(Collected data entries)
::::
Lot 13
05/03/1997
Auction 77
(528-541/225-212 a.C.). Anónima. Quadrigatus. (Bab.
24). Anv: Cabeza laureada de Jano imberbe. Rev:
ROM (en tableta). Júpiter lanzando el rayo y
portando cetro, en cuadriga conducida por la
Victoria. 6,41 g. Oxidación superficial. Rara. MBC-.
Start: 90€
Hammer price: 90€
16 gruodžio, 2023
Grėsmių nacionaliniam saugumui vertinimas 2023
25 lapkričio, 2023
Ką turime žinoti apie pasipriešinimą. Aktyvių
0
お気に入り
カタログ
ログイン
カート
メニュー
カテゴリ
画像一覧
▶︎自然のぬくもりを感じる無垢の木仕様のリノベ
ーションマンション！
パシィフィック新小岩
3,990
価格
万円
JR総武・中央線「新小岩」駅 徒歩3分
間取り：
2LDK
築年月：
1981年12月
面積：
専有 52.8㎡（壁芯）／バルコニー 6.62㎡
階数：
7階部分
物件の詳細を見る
::::
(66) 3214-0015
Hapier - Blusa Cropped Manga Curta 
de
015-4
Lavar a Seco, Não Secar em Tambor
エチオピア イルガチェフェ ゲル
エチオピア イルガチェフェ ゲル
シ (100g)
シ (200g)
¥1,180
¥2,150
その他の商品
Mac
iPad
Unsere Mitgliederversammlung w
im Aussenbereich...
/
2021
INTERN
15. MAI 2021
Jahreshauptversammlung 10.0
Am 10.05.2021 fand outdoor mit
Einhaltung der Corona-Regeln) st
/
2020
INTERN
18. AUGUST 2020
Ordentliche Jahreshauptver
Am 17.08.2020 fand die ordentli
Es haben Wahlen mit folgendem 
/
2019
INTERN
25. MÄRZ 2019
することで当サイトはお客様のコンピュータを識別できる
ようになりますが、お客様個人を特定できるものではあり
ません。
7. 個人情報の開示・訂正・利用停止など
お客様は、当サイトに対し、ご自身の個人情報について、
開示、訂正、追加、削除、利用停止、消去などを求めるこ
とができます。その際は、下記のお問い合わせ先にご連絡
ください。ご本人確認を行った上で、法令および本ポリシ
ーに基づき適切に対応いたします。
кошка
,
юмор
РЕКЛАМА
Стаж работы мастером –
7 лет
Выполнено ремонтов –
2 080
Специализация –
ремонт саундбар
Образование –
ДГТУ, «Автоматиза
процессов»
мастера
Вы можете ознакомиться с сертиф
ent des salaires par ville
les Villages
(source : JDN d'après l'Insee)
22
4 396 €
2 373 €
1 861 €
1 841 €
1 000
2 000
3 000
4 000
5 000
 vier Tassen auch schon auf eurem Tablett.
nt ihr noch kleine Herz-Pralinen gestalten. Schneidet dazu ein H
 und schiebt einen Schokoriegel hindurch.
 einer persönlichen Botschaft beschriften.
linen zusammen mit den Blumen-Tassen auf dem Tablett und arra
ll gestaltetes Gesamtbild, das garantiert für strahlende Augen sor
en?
::::
● Task description
Take every line above that includes "Tablett" and list it.

● Written solution
 vier Tassen auch schon auf eurem Tablett.
linen zusammen mit den Blumen-Tassen auf dem Tablett und arra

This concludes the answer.